If the novel community-enclosure systems reveal an apparent reproductive vulnerability, the next step will be to home in on the cause through more conventional toxicological testing, Ruff says.
“I think it’s an interesting approach,” says John Vandenbergh, the former head of biology at North Carolina State University in Raleigh. This assay does “sort of give a global response – an end measure to a whole long series of physiological and behavioral adaptations to these diets.”
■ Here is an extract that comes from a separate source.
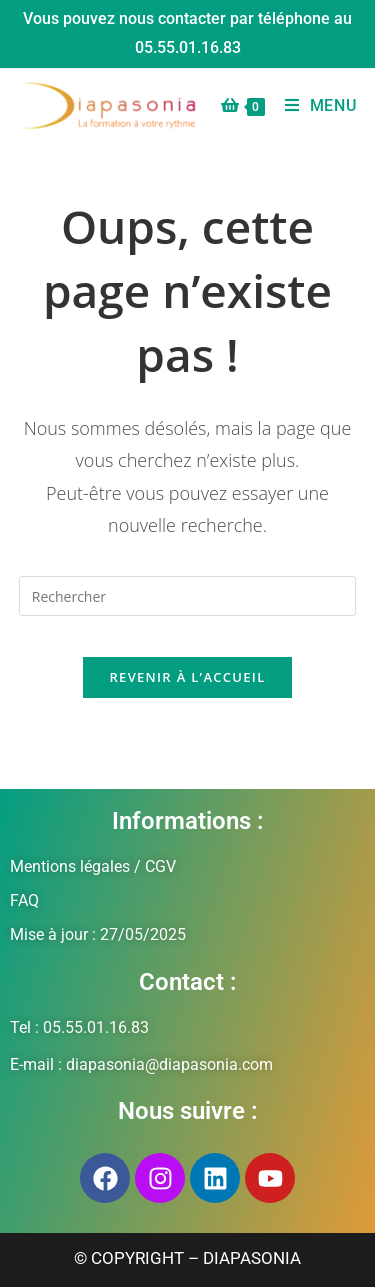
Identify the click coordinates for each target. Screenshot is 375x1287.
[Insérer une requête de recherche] (188, 596)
However, he adds, data acquired from such a system are unlikely to impress regulators, like risk-assessment analysts with the Food and Drug Administration. And the reason: “it’s just an end measurement – where the animals either die or they don’t breed.” Understanding the cause of health impacts is what really sways regulators, Vandenbergh says. But as an early screening test for possible adverse effects, he says, the new enclosure-system assay do hold interesting possibilities.